Les ordres du commandant de l’équipe ont été exécutés à la lettre dans l’attaque du 14 Juillet et il est à regretter que le sous-marin ennemi ne soit pas venu à bonne portée. Le QM télémétriste Guillou, avec beaucoup de calme et de sang froid, a mesuré la distance sans se laisser émouvoir par les obus tombant près de lui.
Dès le début de l’action, et afin de diminuer le temps nécessaire pour rabattre les parties fixes des pavois dans le but d’augmenter le champ de tir des pièces, Monsieur Deprez ordonna de déboulonner la moitié des tirefonds qui fixaient ces pavois et cette opération fut exécutée avec célérité et beaucoup d calme par le QM Canonnier Le Rider.
L’installation des caisses vides sur le pont a certainement préservé le personnel contre les éclats de l’obus qui a éclaté contre la ceinture tribord. Les morceaux du culot de ce projectile ont été trouvés dans ces caisses dont ils avaient traversé la paroi. Le tir du sous-marin, long au début, est resté encadrant pendant toute l’action, avec une dispersion en portée estimée à 200 m. Un seul coup a été apprécié court de 1500 m environ. Les 26 coups de canon comptés ont été tirés en 15 minutes.
L’équipage commercial se composait de 13 hommes et l’équipe spéciale de 14 hommes. Très bonne attitude de tous.
Récompenses
Citation à l’Ordre de l’Armée
DEPREZ Edouard EV1
Pour les qualités de commandement très réelles, le sang froid et l’énergie dont il a fait preuve lors d l’attaque de son navire par un sous-marin.

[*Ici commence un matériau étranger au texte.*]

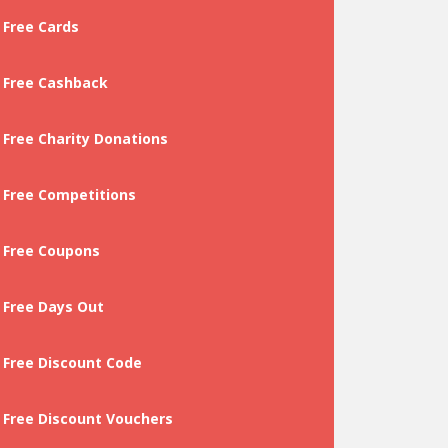
Free Cards
Free Cashback
Free Charity Donations
Free Competitions
Free Coupons
Free Days Out
Free Discount Code
Free Discount Vouchers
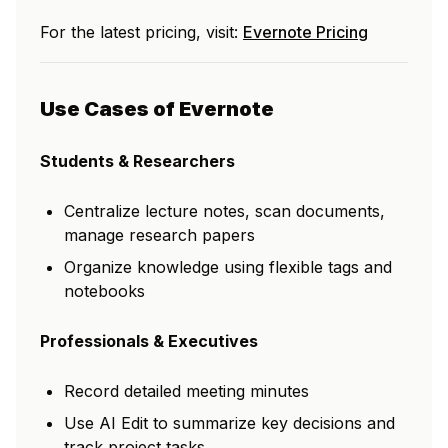
For the latest pricing, visit:
Evernote Pricing
Use Cases of Evernote
Students & Researchers
Centralize lecture notes, scan documents,
manage research papers
Organize knowledge using flexible tags and
notebooks
Professionals & Executives
Record detailed meeting minutes
Use AI Edit to summarize key decisions and
track project tasks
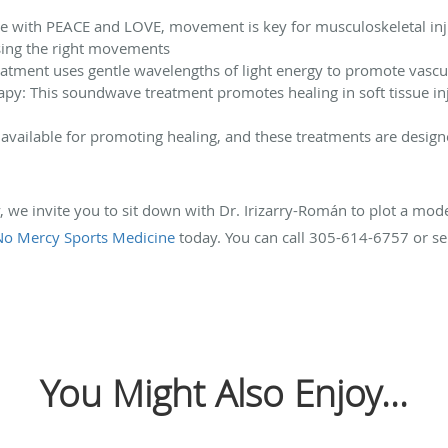
ee with PEACE and LOVE, movement is key for musculoskeletal inju
using the right movements
reatment uses gentle wavelengths of light energy to promote vascul
py: This soundwave treatment promotes healing in soft tissue inj
available for promoting healing, and these treatments are design
ry, we invite you to sit down with Dr. Irizarry-Román to plot a mo
No Mercy Sports Medicine
today. You can call 305-614-6757 or se
You Might Also Enjoy...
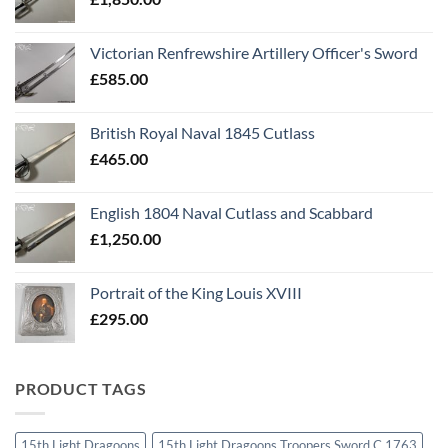
Victorian Renfrewshire Artillery Officer's Sword
£
585.00
British Royal Naval 1845 Cutlass
£
465.00
English 1804 Naval Cutlass and Scabbard
£
1,250.00
Portrait of the King Louis XVIII
£
295.00
PRODUCT TAGS
15th Light Dragoons
15th Light Dragoons Troopers Sword C 1763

Citation à l’Ordre du Corps d’Armée
THOUMIRE Albert EV1 auxiliaire (déjà cité à l’Ordre de l’Armée)
DESPRES Jules Second, Saint Malo 8047 (déjà cité à l’Ordre de l’Armée)
LE RIDER Charles QM canonnier 99570.2
Pour les belles qualités de sang froid et d’énergie dont ils ont fait preuve au cours de l’attaque de leur bâtiment par un sous-marin.

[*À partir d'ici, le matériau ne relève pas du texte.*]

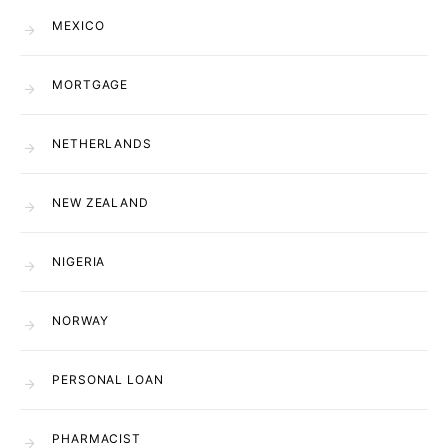
MEXICO
MORTGAGE
NETHERLANDS
NEW ZEALAND
NIGERIA
NORWAY
PERSONAL LOAN
PHARMACIST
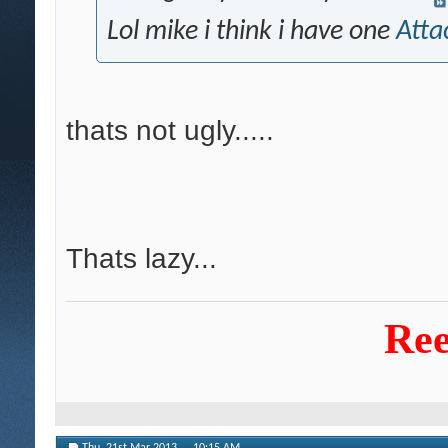
Lol mike i think i have one
Atta
thats not ugly.....
Thats lazy...
Ree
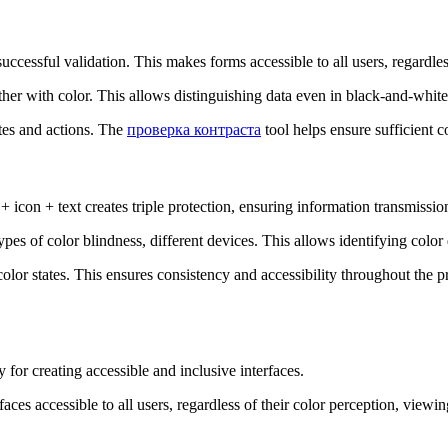
successful validation. This makes forms accessible to all users, regardles
ether with color. This allows distinguishing data even in black-and-white
ates and actions. The
проверка контраста
tool helps ensure sufficient con
 icon + text creates triple protection, ensuring information transmissio
ypes of color blindness, different devices. This allows identifying colo
color states. This ensures consistency and accessibility throughout the 
y for creating accessible and inclusive interfaces.
faces accessible to all users, regardless of their color perception, view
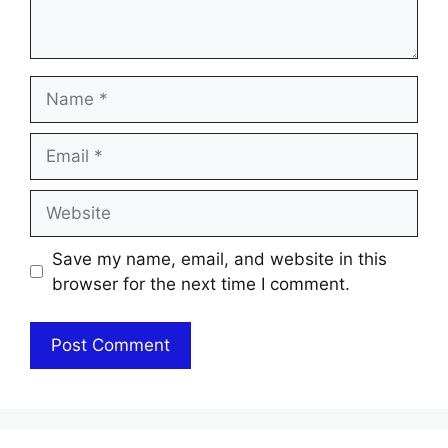
Name
Email
Website
Save my name, email, and website in this
browser for the next time I comment.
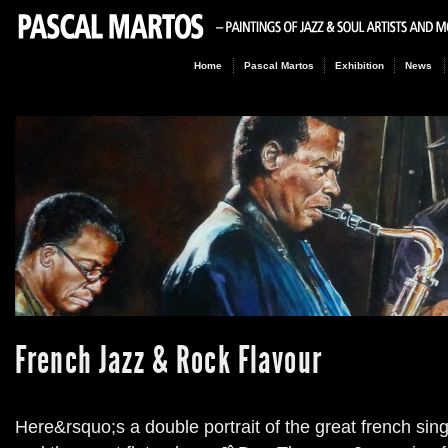
Home
Pascal Martos
Exhibition
News
French Jazz & Rock Flavour
Here&rsquo;s a double portrait of the great french si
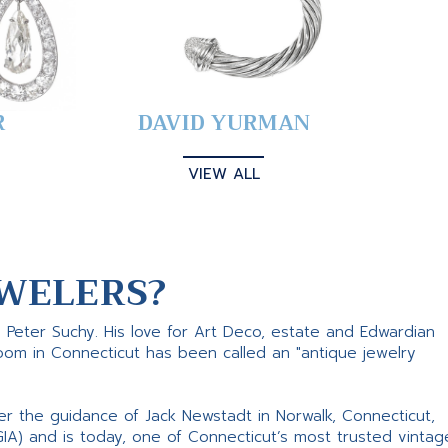
R
DAVID YURMAN
VIEW ALL
WELERS?
s Peter Suchy. His love for Art Deco, estate and Edwardian
room in Connecticut has been called an "antique jewelry
er the guidance of Jack Newstadt in Norwalk, Connecticut,
GIA) and is today, one of Connecticut’s most trusted vintag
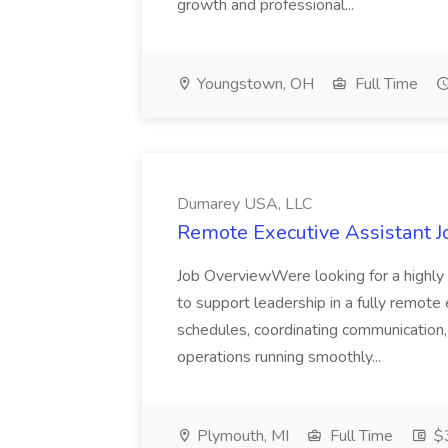
growth and professional...
Youngstown, OH
Full Time
Dumarey USA, LLC
Remote Executive Assistant 
Job OverviewWere looking for a highly
to support leadership in a fully remote
schedules, coordinating communication,
operations running smoothly...
Plymouth, MI
Full Time
$3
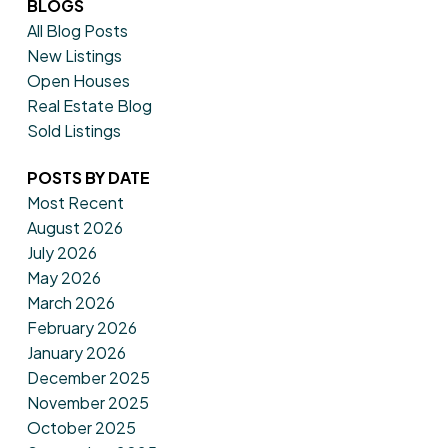
BLOGS
All Blog Posts
New Listings
Open Houses
Real Estate Blog
Sold Listings
POSTS BY DATE
Most Recent
August 2026
July 2026
May 2026
March 2026
February 2026
January 2026
December 2025
November 2025
October 2025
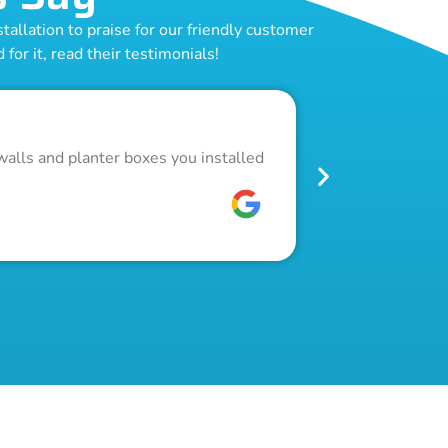
allation to praise for our friendly customer
for it, read their testimonials!
Outstand
walls and planter boxes you installed
Got a lot of w
pool fence. Th
W C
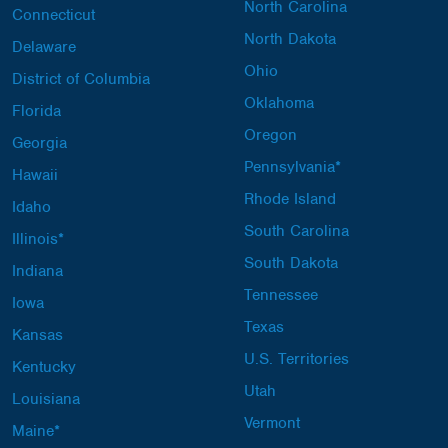
North Carolina
Connecticut
North Dakota
Delaware
Ohio
District of Columbia
Oklahoma
Florida
Oregon
Georgia
Pennsylvania*
Hawaii
Rhode Island
Idaho
South Carolina
Illinois*
South Dakota
Indiana
Tennessee
Iowa
Texas
Kansas
U.S. Territories
Kentucky
Utah
Louisiana
Vermont
Maine*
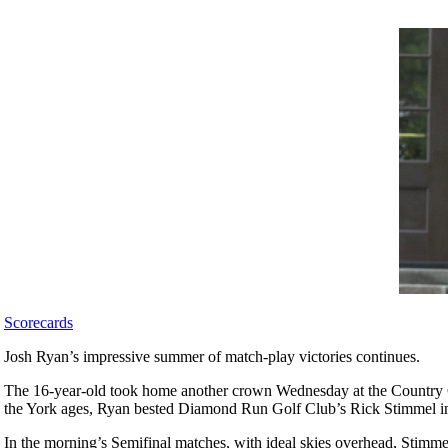
Scorecards
Josh Ryan’s impressive summer of match-play victories continues.
The 16-year-old took home another crown Wednesday at the Country Cl
the York ages, Ryan bested Diamond Run Golf Club’s Rick Stimmel in 
In the morning’s Semifinal matches, with ideal skies overhead, Stimme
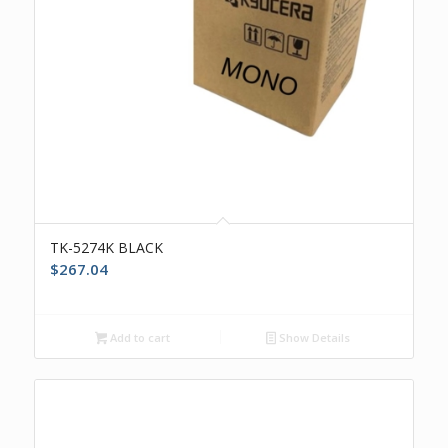
TK-5274K BLACK
$
267.04
Add to cart
Show Details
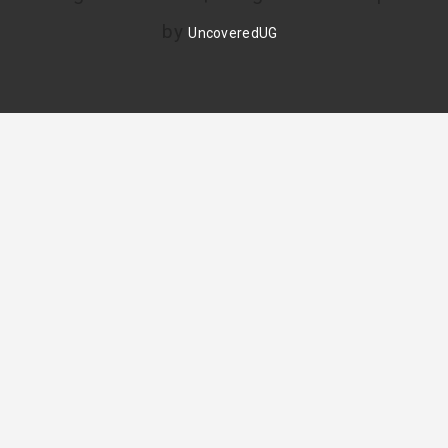
by
UncoveredUG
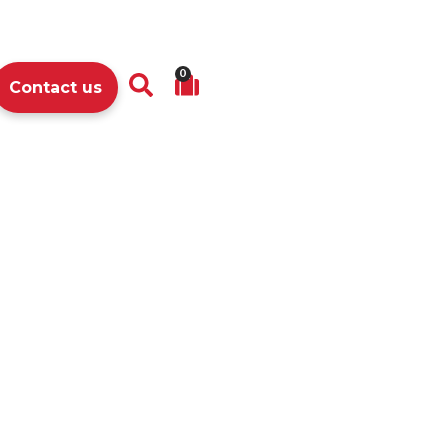
0
Contact us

Citation à l’Ordre de la Division
GUILLOU Louis QM fusilier télémétriste 97141.2
A fait preuve du plus beau sang froid dans des circonstances difficiles où il remplissait les fonctions de télémétriste lors de l’attaque de son navire par un sous-marin.

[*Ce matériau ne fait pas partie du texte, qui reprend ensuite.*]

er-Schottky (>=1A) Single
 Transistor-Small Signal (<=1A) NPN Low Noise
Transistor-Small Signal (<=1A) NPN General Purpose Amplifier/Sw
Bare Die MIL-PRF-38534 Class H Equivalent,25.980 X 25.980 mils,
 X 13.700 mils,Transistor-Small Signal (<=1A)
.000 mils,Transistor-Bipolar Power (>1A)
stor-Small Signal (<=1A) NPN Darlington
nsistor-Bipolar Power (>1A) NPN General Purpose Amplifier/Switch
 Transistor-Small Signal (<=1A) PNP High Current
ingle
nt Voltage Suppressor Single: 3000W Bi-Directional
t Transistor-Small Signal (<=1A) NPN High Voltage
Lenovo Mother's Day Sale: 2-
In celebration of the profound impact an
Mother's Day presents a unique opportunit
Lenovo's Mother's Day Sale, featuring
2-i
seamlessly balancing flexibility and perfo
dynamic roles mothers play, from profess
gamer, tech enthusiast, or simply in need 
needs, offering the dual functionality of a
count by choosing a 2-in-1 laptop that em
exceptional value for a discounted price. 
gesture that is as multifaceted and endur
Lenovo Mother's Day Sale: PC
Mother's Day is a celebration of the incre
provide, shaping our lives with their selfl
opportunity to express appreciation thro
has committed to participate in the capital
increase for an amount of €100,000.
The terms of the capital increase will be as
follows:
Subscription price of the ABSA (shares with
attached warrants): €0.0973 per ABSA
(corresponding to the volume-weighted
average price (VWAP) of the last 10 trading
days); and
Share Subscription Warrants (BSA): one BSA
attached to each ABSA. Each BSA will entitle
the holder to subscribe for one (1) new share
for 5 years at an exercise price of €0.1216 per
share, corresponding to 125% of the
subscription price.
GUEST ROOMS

Témoignage Officiel de Satisfaction du Ministre
Voilier JEAN (Armateur Smeyers et Cie)
Pour le sang froid et l’attitude courageuse de son équipage lors de l’attaque de ce voilier par un sous-marin.
Le sous-marin attaquant
N’est pas identifié.
Toutefois, la position précise donnée pour cette rencontre, à 20 milles au Sud de Bill of Portland, pourrait faire penser à l’UB 40 du Kptlt z/s Hans HOWALDT. Il a souvent patrouillé dans cette zone de la Manche au Sud de Portland. Le lendemain 15 Juillet il coulera les Anglais DINORWIC à 10 milles au Sud d’Hastings et EBERNEZER à 25 milles au NW de Dieppe, points facilement atteignables en une douzaine d’heures depuis la position donnée par JEAN (environ 100 milles).
Hans Howaldt, né en 1888 à Kiel et décédé en 1970 à Bad Schwartau, fut l’un des meilleurs commandant de sous-marin de la Grande Guerre, coulant 64 navires et en endommageant 11. Il reçut la Croix pour le Mérite en Décembre 1917.
S’il s’agit de lui, le KTB de l’UB 40 serait intéressant à consulter. Sans doute Howaldt s’est-il méfié, pour n’avoir pas approché ce voilier pendant les trois heures qui ont suivi la canonnade et l’abandon. Il a du voir quelque chose d’anormal. A cette époque, les sous-mariniers allemands étaient devenus très méfiants, et la communication TSF avec l’Allemagne (dont la transcription ne figure malheureusement pas aux archives) a dû le rendre plus soupçonneux encore. Peut-être l’a-t-on mis en garde, suite à la rencontre du 25 Juin faite par l’UC 71 de Saltzwedel.